In order to rice bran protein hydrolysate to be applied as functional food ingredients, they must produce their high bioactive activities. Even if the improvement of peptide bioactivities by combinations of several enzymes may contribute to the increase of antioxidant activity, there is no data available to study the proportion suitability of mixtures enzymes together. Based on the above rationale, this study was carried out to determine the optimal conditions for obtaining rice bran protein hydrolysates by co-enzymatic hydrolysis of jasmine rice bran. The ratio of flavourzyme to alcalase (Fl : Al) and hydrolysis time were optimized using RSM. In addition, the goal was to validate the optimized conditions based on combination of the degree of hydrolysis, protein content, molecular weight distribution and antioxidant activities.

Results and discussion

Effect of Fl:Al ratio and hydrolysis time on the DH of JBH

The JBH samples had a DH in the range of 7.09–19.31% (Table 1).

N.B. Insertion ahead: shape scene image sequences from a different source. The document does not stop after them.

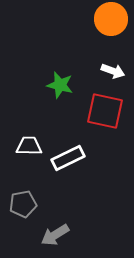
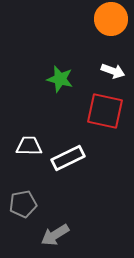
green star: moved 6 px up
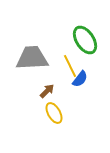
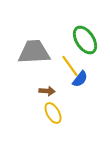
gray trapezoid: moved 2 px right, 6 px up
yellow line: rotated 10 degrees counterclockwise
brown arrow: rotated 49 degrees clockwise
yellow ellipse: moved 1 px left
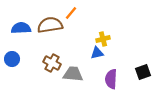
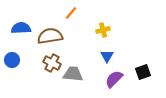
brown semicircle: moved 11 px down
yellow cross: moved 9 px up
blue triangle: moved 10 px right, 3 px down; rotated 48 degrees counterclockwise
blue circle: moved 1 px down
purple semicircle: moved 3 px right; rotated 42 degrees clockwise
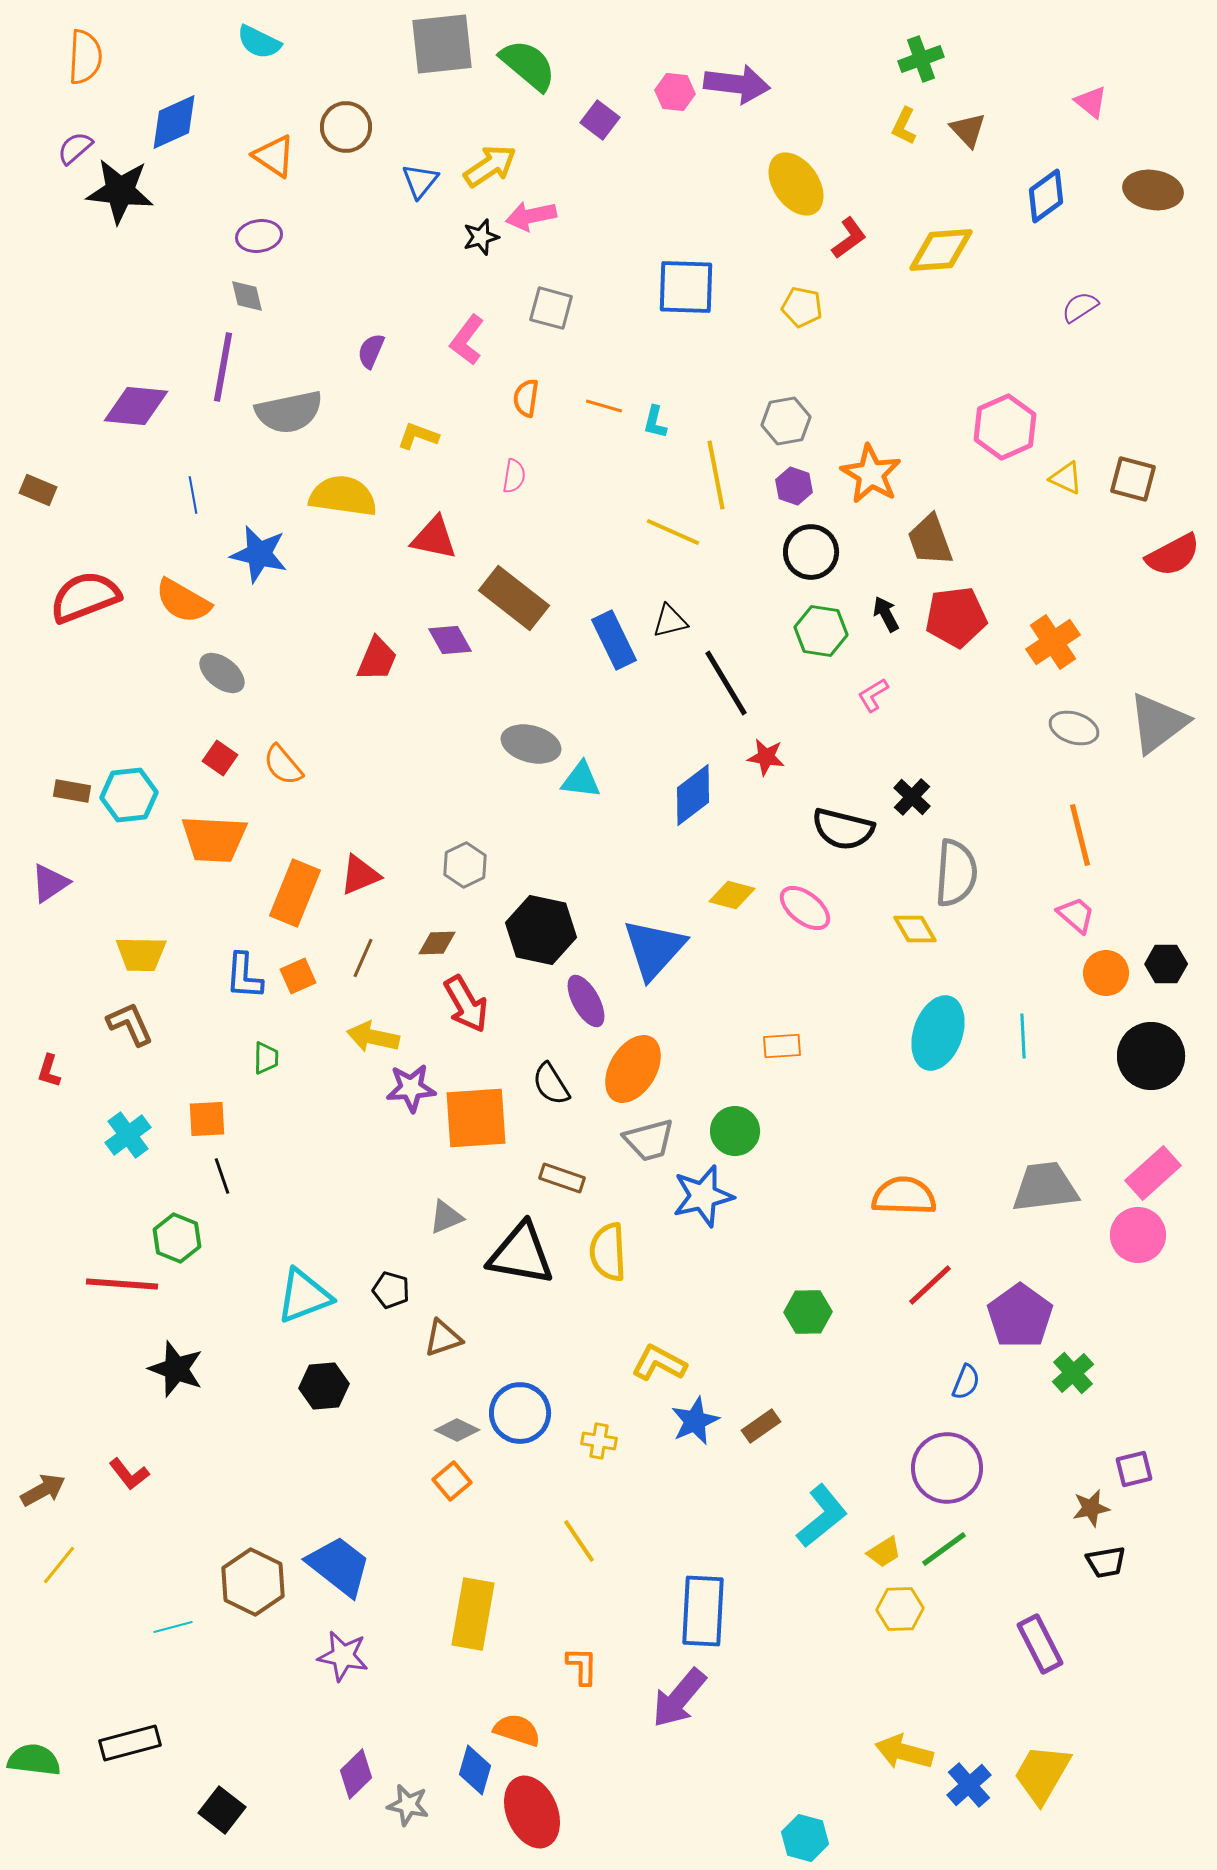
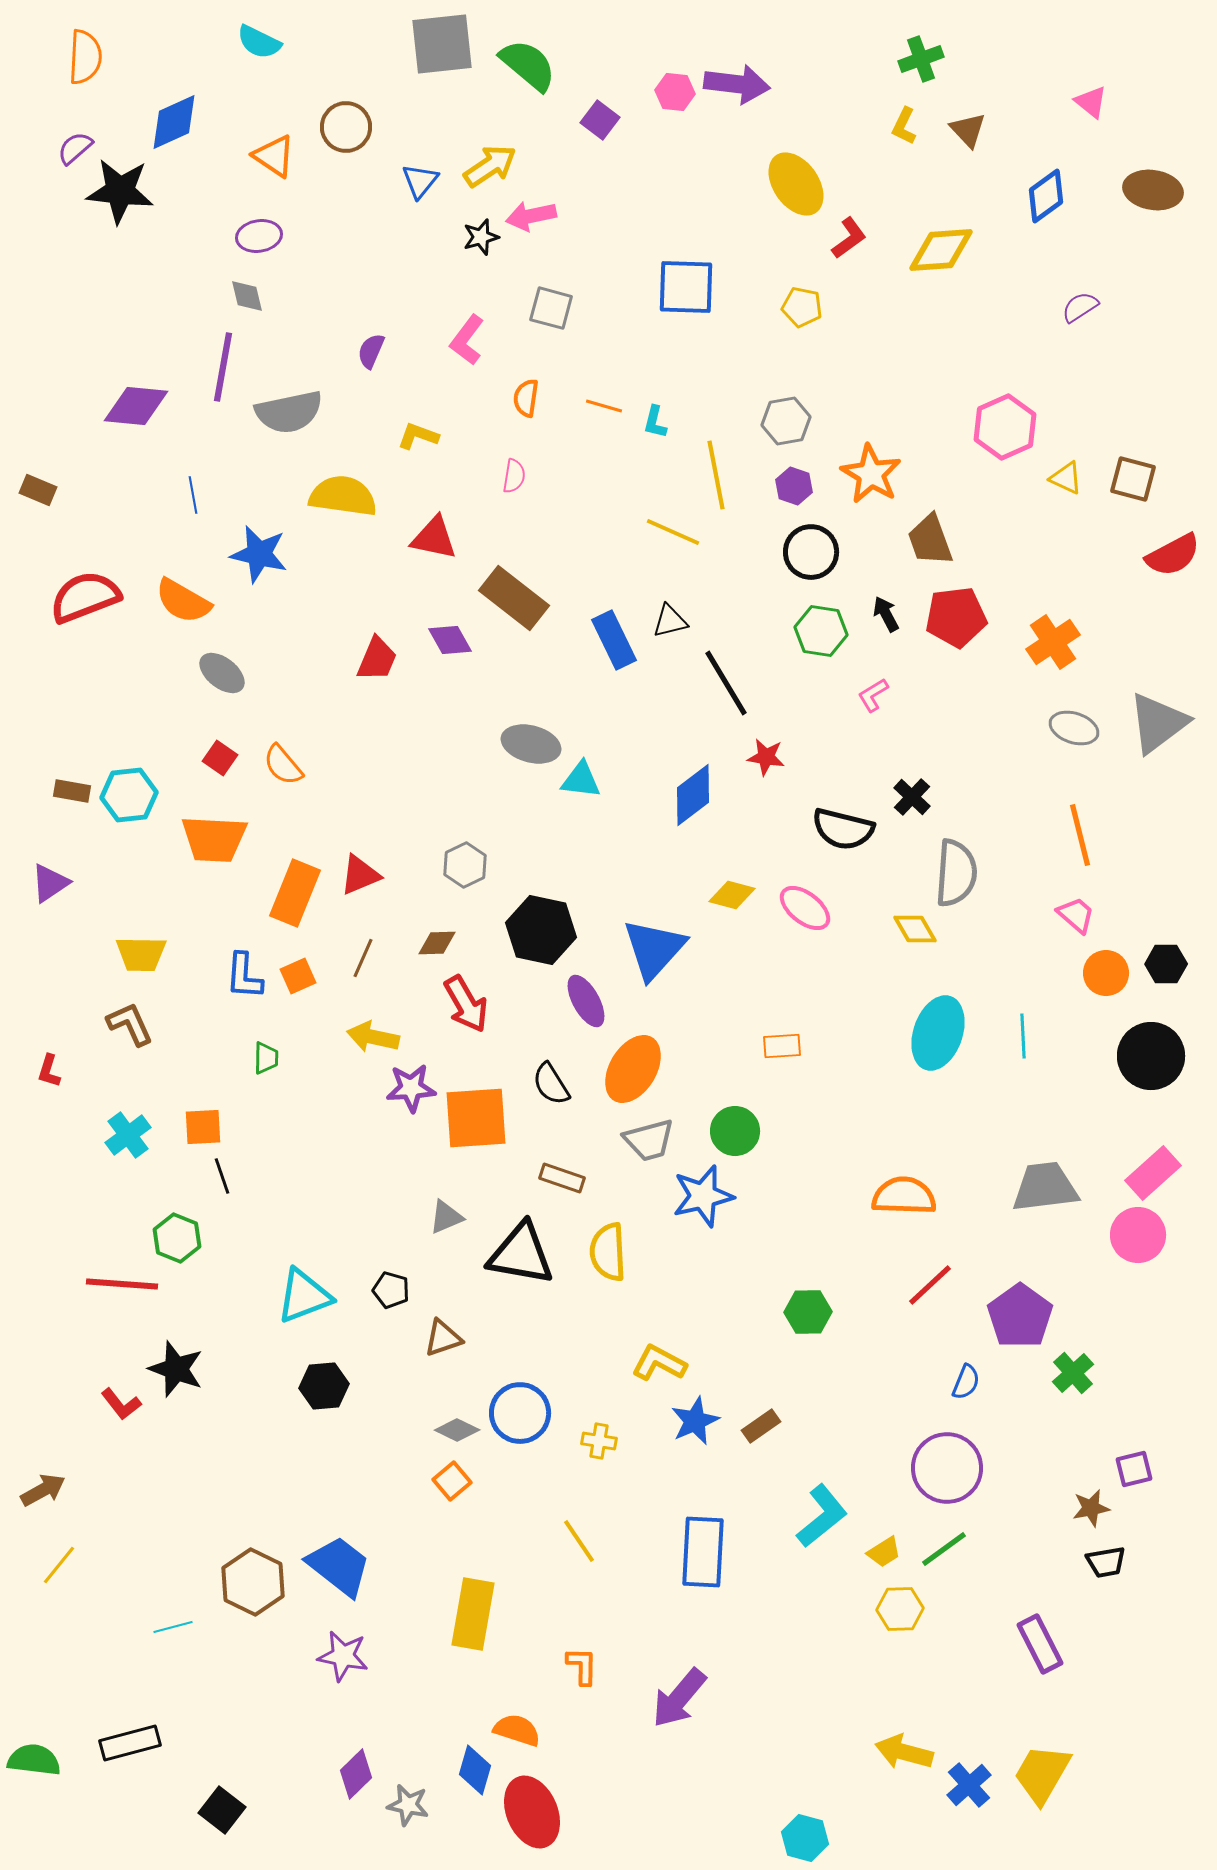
orange square at (207, 1119): moved 4 px left, 8 px down
red L-shape at (129, 1474): moved 8 px left, 70 px up
blue rectangle at (703, 1611): moved 59 px up
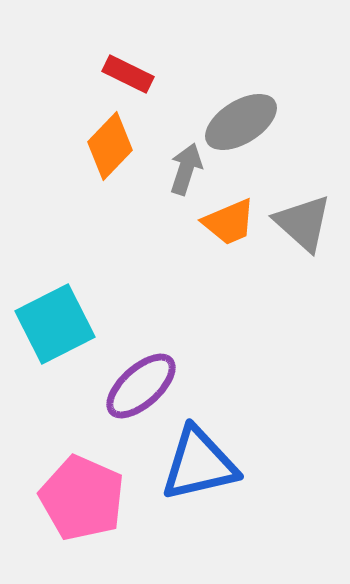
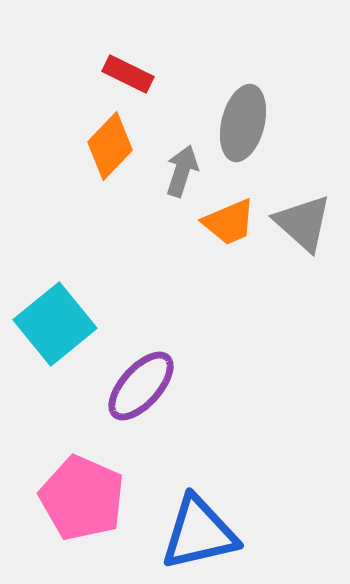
gray ellipse: moved 2 px right, 1 px down; rotated 44 degrees counterclockwise
gray arrow: moved 4 px left, 2 px down
cyan square: rotated 12 degrees counterclockwise
purple ellipse: rotated 6 degrees counterclockwise
blue triangle: moved 69 px down
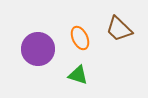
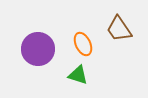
brown trapezoid: rotated 12 degrees clockwise
orange ellipse: moved 3 px right, 6 px down
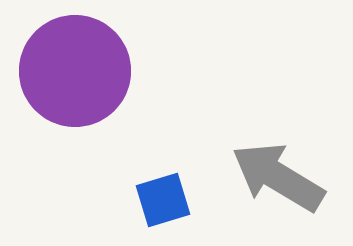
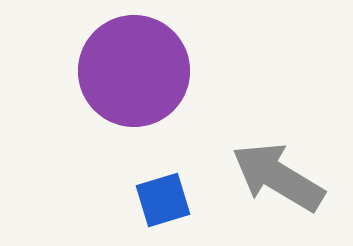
purple circle: moved 59 px right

The model showed a highly significant value (p < 0.0001) (Table 3). The DH was strongly influenced by the linear term of the Fl:Al ratio (X1) and hydrolysis time (X2) (p < 0.0001) and the quadratic term of the Fl:Al ratio \(({\mathrm{X}}_{1}^{2})\) and time \({(\mathrm{X}}_{2}^{2})\) (p < 0.001), whereas the interaction of the two factors (X1X2) was not significant (p ≥ 0.05). The statistical analysis showed a lack of fit of the model (p = 0.57), reflected in a relatively low determination coefficient (R2 = 0.96) (Table 3). The regression coefficient (β) values showed that the hydrolysis time (X2) had a greater influence on DH than the Fl:Al ratio. The response plot for DH with respect to the Fl:Al ratio and hydrolysis time is presented in Fig. 1A. The response plot shows that the Fl:Al ratio increased, the DH decreased.

Table 1 Experimental design of factorial design parameters obtained for independent variables: X1 (alcalase to flavourzyme ratio, w/w), X2 (time, min) and experimental values of responses: DH (%), protein content (%) and area of molecular weight (mAU*S).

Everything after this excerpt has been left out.